------ Records shown ------

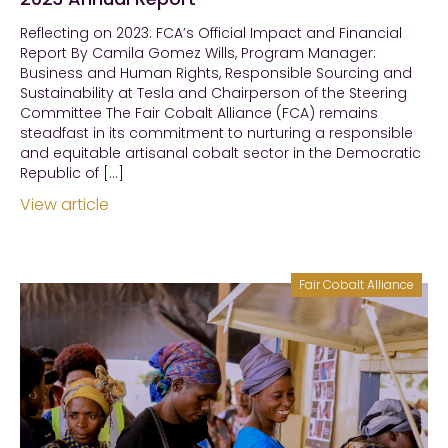
Reflecting on 2023: FCA’s Official Impact and Financial
Report By Camila Gomez Wills, Program Manager:
Business and Human Rights, Responsible Sourcing and
Sustainability at Tesla and Chairperson of the Steering
Committee The Fair Cobalt Alliance (FCA) remains
steadfast in its commitment to nurturing a responsible
and equitable artisanal cobalt sector in the Democratic
Republic of […]
View article
Fair Cobalt Alliance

------

Work order: From the line holding "Sustainability at Tesla" through the last line above, reproduce each line exactly and add nothing.

Written reply:
Sustainability at Tesla and Chairperson of the Steering
Committee The Fair Cobalt Alliance (FCA) remains
steadfast in its commitment to nurturing a responsible
and equitable artisanal cobalt sector in the Democratic
Republic of […]
View article
Fair Cobalt Alliance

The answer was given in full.